Texto de Helena Henriques
A Ana Rita e o Filipe desafiaram-me a escrever sobre Hugo Chávez e a Venezuela.
Estou renitente, é que no próximo domingo terá lugar a ruptura constitucional planeada pelo Presidente Chávez e é doloroso ver os vários apelos (de estrangeiros e de corajosos venezuelanos, porque não duvido que o contexto que vive a Venezuela torna eventualmente perigoso discordar do poder) aos venezuelanos para que acorram às urnas e votem em consciência - avaliando o que realmente está em causa e não a actuação do governo venezuelano, que é como quem diz, podem ser a favor de Hugo Chávez e discordar desta proposta colocada a referendo e que em bom rigor deveria ser discutida e votada por uma assembleia constituinte eleita democraticamente para o efeito - e não referendada no meio de simpáticas jornadas de seis horas de trabalho cuja viabilidade sequer se conhece.
É aflitivo ver que um país endossa a liberdade e o pluralismo desta maneira, que um país ignorou durante anos as mais prementes realidades sociais - sim porque alegremente se chegou ao ponto de ter 37,9% da sua população abaixo dos níveis de pobreza (números disponíveis no CIA world factbook, há quem fale mesmo de 50%) - mas há ricos, muito ricos e curiosamente, em Caracas apraz-lhes viver nas belas colinas, em condomínios fechados e guardados por forças para-militarizadas, até porque na colina vizinha estão os "cerros", os bairros de lata dos excluídos, a franja da população que apoia Chávez porque, até hoje, mais nenhum governante conseguiu chegar até eles, fazê-los sentir-se cidadãos.

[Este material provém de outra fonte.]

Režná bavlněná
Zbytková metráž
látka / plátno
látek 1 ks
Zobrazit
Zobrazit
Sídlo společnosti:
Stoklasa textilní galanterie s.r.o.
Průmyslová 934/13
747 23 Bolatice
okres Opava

Mais doloroso ainda é ver como a classe média e média baixa se sentem ameaçadas por tudo isto - o terror que sentem de ver o seu país transformado numa nova Cuba, uma Cuba de miséria e de pensamento único. Dói ver a sua incapacidade de entender que anos a ignorar e excluir outros cidadãos só podiam criar o conflito. Dói não vislumbrar a pacificação social, temer uma guerra civil.
E sobretudo custa ver a América Latina assim, aquele curioso novo mundo em que os imigrantes foram substituir a mão de obra escrava, e que talvez por isso, gera sociedades multirraciais em que a cor importa muito menos, em que as várias comunidades imigrantes se diluem numa sociedade alegre e quente que pouco tem a ver com os ascendentes europeus ou asiáticos e que podia muito bem ser a esperança de um novo modelo que substitua o esclerosado conservadorismo europeu - que apesar dos direitos humanos, ou da fórmula americana dos civil rights, saindo do formalismo dos direitos (e que já é alguma coisa, sem dúvida) tem muita dificuldade em ver o outro como seu igual, como alguém que convida para jantar em sua casa ou para partilhar umas férias, tem dificuldade em não achar que os seus séculos de história e tradição não lhe dão uma superioridade civilizacional sobre os outros - quando devia encarar a possibilidade de ser esse mesmo o seu ponto fraco, ou de olhar para si mesma e perceber que precisa desesperadamente de gente, sim, essa que pode vir de África, América e Ásia e sem a qual cairá de velha. De alguma forma é uma certa demonstração disto mesmo o que incomoda na gaffe do rei de Espanha na Cimeira Ibero-Americana.
Mas voltando ao assunto, uma coisa parece certa, ninguém fez tanto pelos excluídos venezuelanos como Chávez, e isso é alguma coisa de importante, pode ser um princípio para finalmente tirar desta encruzilhada um país riquíssimo em gente e recursos naturais, importante será não criar os novos excluídos ou entrar em aventuras irresponsáveis, neste ponto talvez Lula tenha um papel decisivo e... esqueçamos a Europa.